Sandra Haldeman Martz has a voice and manner that make you want to share secrets with her. Thousands of poets, photographers and short story writers have, and now more than a million readers do, too.

Not bad for a woman who entered the business world with a 10th-grade education, but not surprising either. Because Martz, who turned 50 last September and who laughingly acknowledges that her earliest role models were Loretta Young and Donna Reed, has kept moving from safe and traditional choices toward risk and reward.

Martz is not a writer, but her most successful books - “When I Am an Old Woman I Shall Wear Purple,” “If I Had My Life to Live Over I Would Pick More Daisies” and the newest, “I Am Becoming the Woman I’ve Wanted” have sold close to 2 million copies.

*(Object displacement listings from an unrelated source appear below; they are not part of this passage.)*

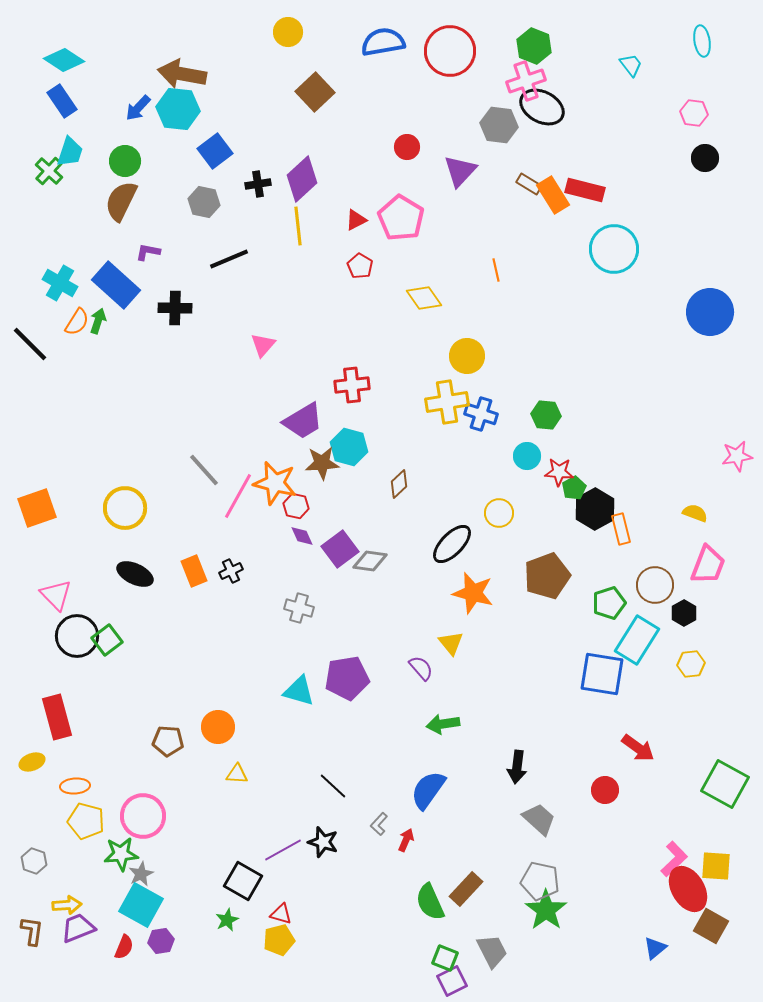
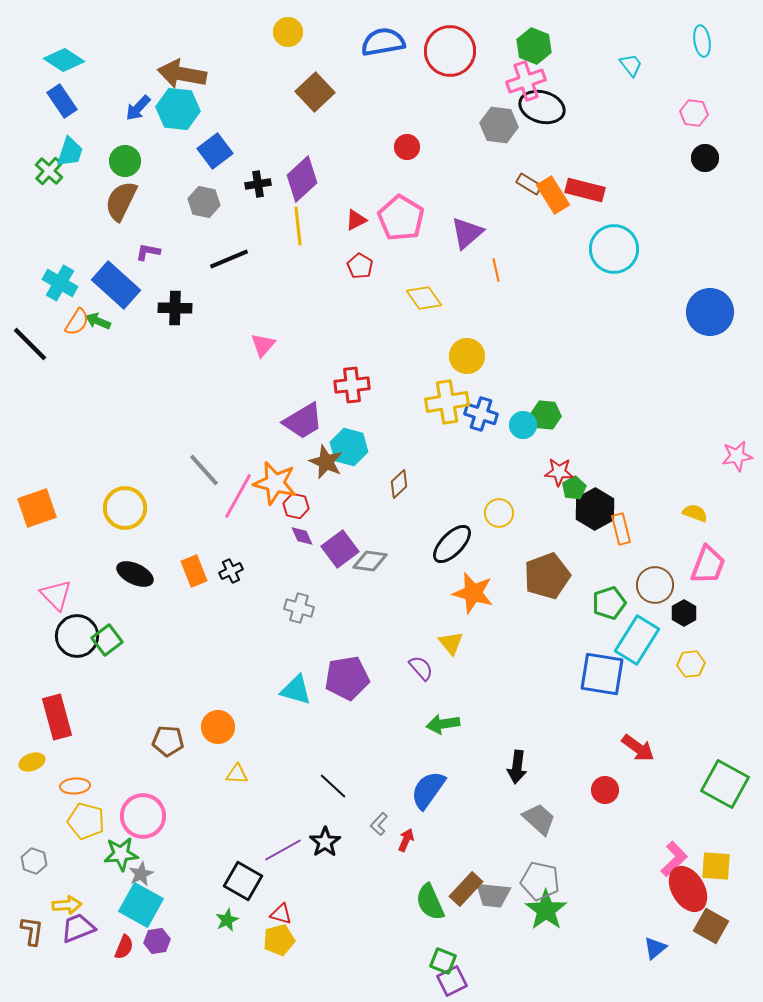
black ellipse at (542, 107): rotated 12 degrees counterclockwise
purple triangle at (460, 171): moved 7 px right, 62 px down; rotated 6 degrees clockwise
green arrow at (98, 321): rotated 85 degrees counterclockwise
cyan circle at (527, 456): moved 4 px left, 31 px up
brown star at (322, 463): moved 4 px right, 1 px up; rotated 28 degrees clockwise
cyan triangle at (299, 691): moved 3 px left, 1 px up
black star at (323, 842): moved 2 px right; rotated 20 degrees clockwise
purple hexagon at (161, 941): moved 4 px left
gray trapezoid at (492, 951): moved 1 px right, 56 px up; rotated 123 degrees clockwise
green square at (445, 958): moved 2 px left, 3 px down
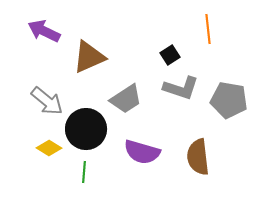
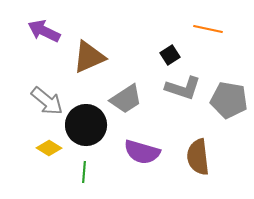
orange line: rotated 72 degrees counterclockwise
gray L-shape: moved 2 px right
black circle: moved 4 px up
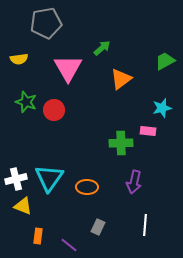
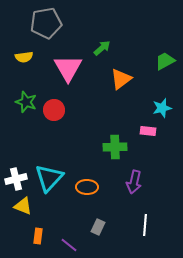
yellow semicircle: moved 5 px right, 2 px up
green cross: moved 6 px left, 4 px down
cyan triangle: rotated 8 degrees clockwise
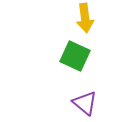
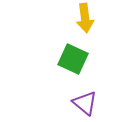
green square: moved 2 px left, 3 px down
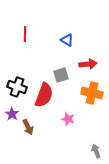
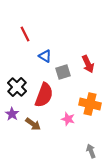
red line: rotated 28 degrees counterclockwise
blue triangle: moved 22 px left, 16 px down
red arrow: rotated 72 degrees clockwise
gray square: moved 2 px right, 3 px up
black cross: rotated 24 degrees clockwise
orange cross: moved 2 px left, 11 px down
brown arrow: moved 5 px right, 3 px up; rotated 28 degrees counterclockwise
gray arrow: moved 5 px left
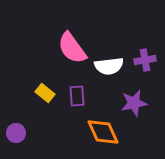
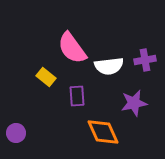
yellow rectangle: moved 1 px right, 16 px up
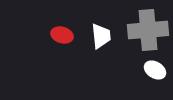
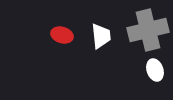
gray cross: rotated 9 degrees counterclockwise
white ellipse: rotated 40 degrees clockwise
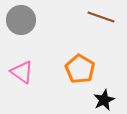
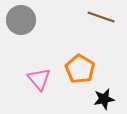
pink triangle: moved 17 px right, 7 px down; rotated 15 degrees clockwise
black star: moved 1 px up; rotated 15 degrees clockwise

Her niche? Anthologies targeted mostly toward aging female baby boomers. Although the people who contribute stories, poems and photographs to Martz’s books live all around, most of the work has a California sensibility. Her publisher, Papier-Mache Press, seems to be to literature as Windham Hill is to music: pleasant, soft-edged - New Age.

Published in October, “I Am Becoming the Woman I’ve Wanted” is headed for its fourth printing, which will bring copies to 200,000. “Daisies” focused on women’s choices and has sold about half a million copies. “Purple,” her 1987 anthology about aging, jumped from an initial printing of 9,000 to more than 1.2 million sold.

So what is so appealing about these books?

“The topics are those that are really important to women,” Martz said by phone from California. “They give us strength, inspiration and courage to deal with our lives.

“Women are hungry to see their experience validated and acknowledged. These books say, ‘I don’t have to look 18, or hide so I don’t offend you by looking that way.”’

The mix of subjects in “Woman” runs from childbirth to death, from anorexia to fat pride, from PMS to menopause. The photographs represent myriad types, including an ethereal blond girl and an ample African-American nude.

“Women that I meet at book signings tell me that the work has inspired them to keep a journal or meet with a writers’ group,” Martz says. “Some have said that there is a particular aspect of a book that helps them get through a difficult time, such as the loss of a mother.”

Martz, working now on an anthology about the aging of women and men, was a wife at 17 and mother of two boys by 19. Divorced young, she raised her sons while building a management career and earning an MBA. It wasn’t enough. She chucked a career in the high-stress aerospace industry of Los Angeles to move north to rural Watsonville, running up $40,000 to $50,000 in debt to start Papier-Mache Press.

“I wanted to do something I felt better about, to contribute to society.”

Today, Martz heads a 17-person staff that includes her new husband, Daniel Martz Haldeman and one son. Has she become the woman she’s wanted?

Martz laughs. “I feel very comfortable with myself, with the gray in my hair, the roll around my middle. But being a business owner, I worked 14 hours yesterday and the day before. As I get older I’m more concerned about making space for more introspective and creative things.”